I think DH's diagnosis was schizoaffective disorder, C The reason why I can't seem to stop blaming myself is because the "friend" told me I was to blame, and he'd been managing his illness for a decade.
It was the last month, the intrusive thoughts, he was convinced he was evil. I tried to rationalise with him. He never once told me he was suicidal.
Thank you for sharing that with me Paula, that's given me a bit more understanding. I'm sorry you've been a a similar place to DH. I've asked him to keep an eye on you.
Do you know, we drove all the way up to Gretna Green to get married. I remember driving through Cumbria, the shafts of light through the gaps in the low, grey clouds, onto the hills. Then crashing disappointment to be told by the vicar/minister, "I wish I could marry the pair of you, but you need to register the marriage certificate 15 days beforehand." It was a proper road trip, we even slept in the car on the way up there. We managed to successfully marry each other a couple of months later.

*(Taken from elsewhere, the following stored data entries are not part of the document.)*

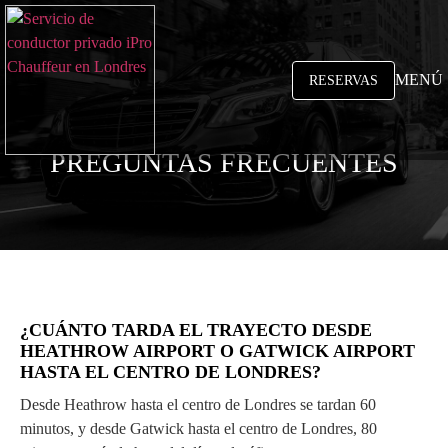
MENÚ
RESERVAS
PREGUNTAS FRECUENTES
¿CUÁNTO TARDA EL TRAYECTO DESDE
HEATHROW AIRPORT O GATWICK AIRPORT
HASTA EL CENTRO DE LONDRES?
Desde Heathrow hasta el centro de Londres se tardan 60
minutos, y desde Gatwick hasta el centro de Londres, 80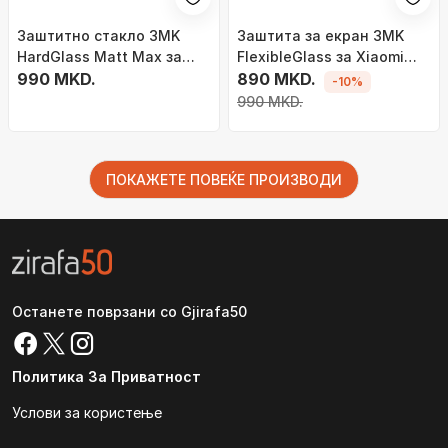
Заштитно стакло 3MK
Заштита за екран 3MK
HardGlass Matt Max за
FlexibleGlass за Xiaomi
телефон, црно
990 MKD.
Redmi Note 15 Pro 5G,
890 MKD.
-10%
флексибилно хибридно
990 MKD.
стакло, full glue,
проѕирно
ПОКАЖЕТЕ ПОВЕЌЕ ПРОИЗВОДИ
Останете поврзани со Gjirafa50
Политика За Приватност
Услови за користење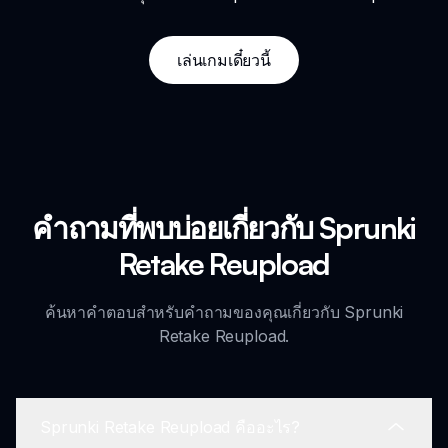
เล่นเกมเดี๋ยวนี้
คำถามที่พบบ่อยเกี่ยวกับ Sprunki
Retake Reupload
ค้นหาคำตอบสำหรับคำถามของคุณเกี่ยวกับ Sprunki
Retake Reupload.
Sprunki Retake Reupload คืออะไร?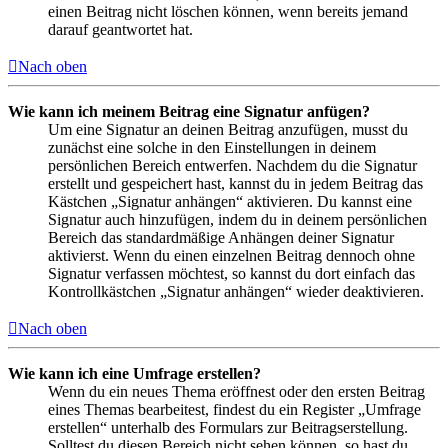
einen Beitrag nicht löschen können, wenn bereits jemand
darauf geantwortet hat.
Nach oben
Wie kann ich meinem Beitrag eine Signatur anfügen?
Um eine Signatur an deinen Beitrag anzufügen, musst du
zunächst eine solche in den Einstellungen in deinem
persönlichen Bereich entwerfen. Nachdem du die Signatur
erstellt und gespeichert hast, kannst du in jedem Beitrag das
Kästchen „Signatur anhängen“ aktivieren. Du kannst eine
Signatur auch hinzufügen, indem du in deinem persönlichen
Bereich das standardmäßige Anhängen deiner Signatur
aktivierst. Wenn du einen einzelnen Beitrag dennoch ohne
Signatur verfassen möchtest, so kannst du dort einfach das
Kontrollkästchen „Signatur anhängen“ wieder deaktivieren.
Nach oben
Wie kann ich eine Umfrage erstellen?
Wenn du ein neues Thema eröffnest oder den ersten Beitrag
eines Themas bearbeitest, findest du ein Register „Umfrage
erstellen“ unterhalb des Formulars zur Beitragserstellung.
Solltest du diesen Bereich nicht sehen können, so hast du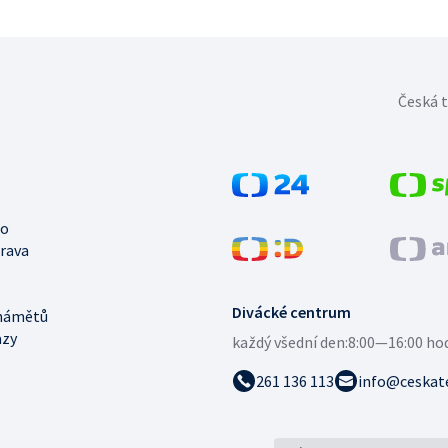
Česká t
no
trava
Divácké centrum
námětů
azy
každý všední den:
8:00—16:00 ho
261 136 113
info@ceskate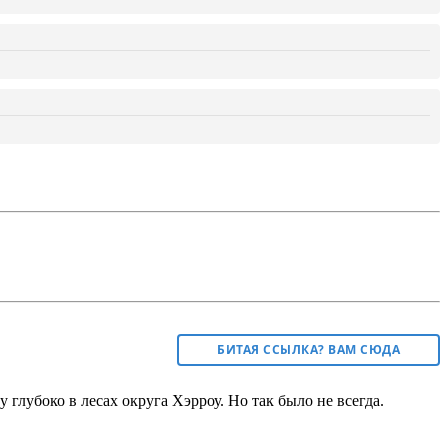
БИТАЯ ССЫЛКА? ВАМ СЮДА
лубоко в лесах округа Хэрроу. Но так было не всегда.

You asked me the other day C, were the kittencats being annoying. Well, MCat's been the perfect, if not slightly sinister gentleman. Little Monsieur - being a complete arse. Demented digging at vertical surfaces loud enough to wake me, pulling up corners of the carpet, determined hurling of all things off all surfaces. I can hear him now, chasing MCat up and down the stairs.
Sorry for rambling, better than thinking.